Figure 4 compares the individual biomass concentration measured through
the cell counting approach and the E-C protocol for both coculture
pairs, where each point represents one of the duplicates, and the error
bar represents the standard deviation from three cell counting
measurements for the same sample. As can be seen from these figures, the
results obtained from the two approaches correlated very well,
particularly at low biomass concentrations. The R2 for
the linear relationship between the results from the E-C protocol and
cell counting approach ranges 0.90 – 0.98, which validates the results
obtained from the E-C protocol.
However, Figure 4 also shows that the agreement between the cell
counting approach and the E-C protocol deteriorates at higher
concentrations after coculture growth. To determine which approach
performs better, we calculated the total OD for each sample using the
measured individual biomass concentrations, and plotted them against the
measured total OD. The results are shown in Figure 5 (a) and (b) for the
salt water pair and the fresh water pair respectively. Both figures
showed that the total OD calculated from the E-C protocol were almost
exactly the same as the measured total OD. On the other hand, the total
OD calculated from the cell counting approach showed larger deviation
from the measured total OD, particularly at higher concentrations.
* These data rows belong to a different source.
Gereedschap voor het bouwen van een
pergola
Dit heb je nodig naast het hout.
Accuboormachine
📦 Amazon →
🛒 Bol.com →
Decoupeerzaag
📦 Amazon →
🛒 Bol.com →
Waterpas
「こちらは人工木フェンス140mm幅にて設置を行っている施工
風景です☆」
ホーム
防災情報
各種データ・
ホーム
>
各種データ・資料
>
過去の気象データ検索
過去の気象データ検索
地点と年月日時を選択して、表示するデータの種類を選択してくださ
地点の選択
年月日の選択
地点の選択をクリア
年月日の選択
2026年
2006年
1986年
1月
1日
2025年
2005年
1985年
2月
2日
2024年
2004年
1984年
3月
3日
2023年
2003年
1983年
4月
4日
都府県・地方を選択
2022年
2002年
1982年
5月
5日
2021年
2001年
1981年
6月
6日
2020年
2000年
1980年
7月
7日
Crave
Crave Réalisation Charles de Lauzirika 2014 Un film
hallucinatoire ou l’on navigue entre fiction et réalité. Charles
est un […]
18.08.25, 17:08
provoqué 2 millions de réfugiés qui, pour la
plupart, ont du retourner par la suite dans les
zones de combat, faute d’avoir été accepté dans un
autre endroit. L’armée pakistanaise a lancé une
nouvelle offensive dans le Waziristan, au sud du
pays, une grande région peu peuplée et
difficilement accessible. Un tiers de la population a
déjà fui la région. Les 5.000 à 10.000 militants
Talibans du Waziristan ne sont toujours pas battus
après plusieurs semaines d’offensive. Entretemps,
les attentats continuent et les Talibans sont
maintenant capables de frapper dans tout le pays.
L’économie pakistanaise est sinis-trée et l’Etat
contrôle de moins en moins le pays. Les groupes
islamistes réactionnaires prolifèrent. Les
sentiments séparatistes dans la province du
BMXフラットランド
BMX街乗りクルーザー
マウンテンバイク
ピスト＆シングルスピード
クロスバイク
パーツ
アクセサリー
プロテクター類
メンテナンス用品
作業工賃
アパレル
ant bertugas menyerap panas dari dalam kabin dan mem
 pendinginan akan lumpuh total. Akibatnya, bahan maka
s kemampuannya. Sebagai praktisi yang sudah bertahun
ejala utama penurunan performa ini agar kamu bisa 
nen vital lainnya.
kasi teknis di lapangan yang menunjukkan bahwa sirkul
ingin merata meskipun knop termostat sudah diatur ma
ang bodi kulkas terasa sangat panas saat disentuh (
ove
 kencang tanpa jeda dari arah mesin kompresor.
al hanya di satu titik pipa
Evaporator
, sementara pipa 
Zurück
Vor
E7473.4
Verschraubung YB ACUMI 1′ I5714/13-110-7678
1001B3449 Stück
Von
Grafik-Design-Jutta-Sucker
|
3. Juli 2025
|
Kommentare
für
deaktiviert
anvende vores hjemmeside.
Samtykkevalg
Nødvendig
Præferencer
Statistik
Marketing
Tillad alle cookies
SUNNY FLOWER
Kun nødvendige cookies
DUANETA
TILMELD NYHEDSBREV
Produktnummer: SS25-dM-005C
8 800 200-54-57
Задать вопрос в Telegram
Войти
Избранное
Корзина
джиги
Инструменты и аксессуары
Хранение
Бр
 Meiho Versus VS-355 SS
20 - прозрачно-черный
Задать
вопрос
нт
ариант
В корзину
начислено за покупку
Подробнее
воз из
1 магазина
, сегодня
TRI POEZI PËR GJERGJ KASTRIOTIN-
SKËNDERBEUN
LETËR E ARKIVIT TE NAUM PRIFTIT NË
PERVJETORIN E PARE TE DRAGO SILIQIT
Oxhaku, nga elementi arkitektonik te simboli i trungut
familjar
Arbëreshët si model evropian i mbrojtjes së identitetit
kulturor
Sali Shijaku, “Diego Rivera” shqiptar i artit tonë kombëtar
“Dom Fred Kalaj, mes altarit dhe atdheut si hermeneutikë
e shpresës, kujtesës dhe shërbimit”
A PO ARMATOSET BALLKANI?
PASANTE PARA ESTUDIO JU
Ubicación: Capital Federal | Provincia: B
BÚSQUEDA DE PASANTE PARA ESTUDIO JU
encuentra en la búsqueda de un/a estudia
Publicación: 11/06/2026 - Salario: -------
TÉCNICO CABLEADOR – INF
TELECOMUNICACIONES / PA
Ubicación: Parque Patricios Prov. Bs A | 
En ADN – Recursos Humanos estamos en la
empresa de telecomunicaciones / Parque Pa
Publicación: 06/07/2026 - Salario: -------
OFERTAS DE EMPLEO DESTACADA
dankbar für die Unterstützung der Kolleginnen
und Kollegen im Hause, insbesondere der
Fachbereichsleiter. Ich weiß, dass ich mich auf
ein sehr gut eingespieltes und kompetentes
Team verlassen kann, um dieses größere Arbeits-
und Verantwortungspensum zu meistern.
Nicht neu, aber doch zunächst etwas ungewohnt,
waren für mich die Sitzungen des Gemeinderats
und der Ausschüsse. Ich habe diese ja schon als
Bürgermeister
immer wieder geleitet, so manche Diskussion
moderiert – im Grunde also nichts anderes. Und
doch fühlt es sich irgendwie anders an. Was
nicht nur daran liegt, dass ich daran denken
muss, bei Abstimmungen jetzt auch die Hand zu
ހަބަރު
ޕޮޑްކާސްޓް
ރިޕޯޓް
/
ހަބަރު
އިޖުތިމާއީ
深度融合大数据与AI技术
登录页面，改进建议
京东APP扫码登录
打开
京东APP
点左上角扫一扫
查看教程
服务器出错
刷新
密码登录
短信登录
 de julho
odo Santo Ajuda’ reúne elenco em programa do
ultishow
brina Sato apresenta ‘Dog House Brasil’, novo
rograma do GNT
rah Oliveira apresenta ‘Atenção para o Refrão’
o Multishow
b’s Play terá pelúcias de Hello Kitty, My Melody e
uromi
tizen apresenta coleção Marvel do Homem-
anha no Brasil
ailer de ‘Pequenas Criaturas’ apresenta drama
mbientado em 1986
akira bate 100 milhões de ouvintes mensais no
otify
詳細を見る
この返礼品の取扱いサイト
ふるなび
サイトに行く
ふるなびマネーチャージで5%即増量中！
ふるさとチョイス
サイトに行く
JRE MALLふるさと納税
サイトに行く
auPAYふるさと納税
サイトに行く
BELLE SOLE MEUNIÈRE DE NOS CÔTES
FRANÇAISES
The
bar chart of the mean squared error (MSE) of predictions in the total OD
based on six experimental runs (three inoculum concentrations with
duplicates) are plotted in Figure 5. The error bar represents one
standard deviation of MSE’s. Student’s t -test shows that the
MSE’s of the cell counting is statistically significantly larger than
that of the E-C protocol, with a p-value of 0.0158 for the salt water
pair and 0.0030 for the fresh water pair.
Besides obtaining individual biomass concentration for each
microorganism in the coculture accurately and quickly, the E-C protocol
also provides estimates of individual substrate consumption rates and
product excretion rates. Figure 6 (a) and (b) plot the individual
consumption and production rates of O2 and
CO2 respectively by M. alcaliphilum 20ZR
and S. sp. PCC7002 over a three-day period for the inoculum ratio
of 1:10, and Figure 6 (c) and (d) plot those values for M.capsulatus – C. sorokiniana , for the inoculum ratio of
1:2.
Figure 6 shows that although for many cases very small amounts of
O2 were detected in the gas phase (e.g., day 2 and 3 for
the salt water pair and all 3 days for the fresh water pair),
significant amount of O2 was produced by the
photoautotroph, which was completely consumed in situ by the
methanotroph. Similarly, Figure 6 shows that the actual amount of
CO2 consumed by the photoautotroph was much larger than
what was directly measured in the experiment, because the
CO2 produced by the methanotroph would be preferably
consumed by the photoautotroph, as it was produced in situ and
did not involve the mass transfer resistance from gas to liquid.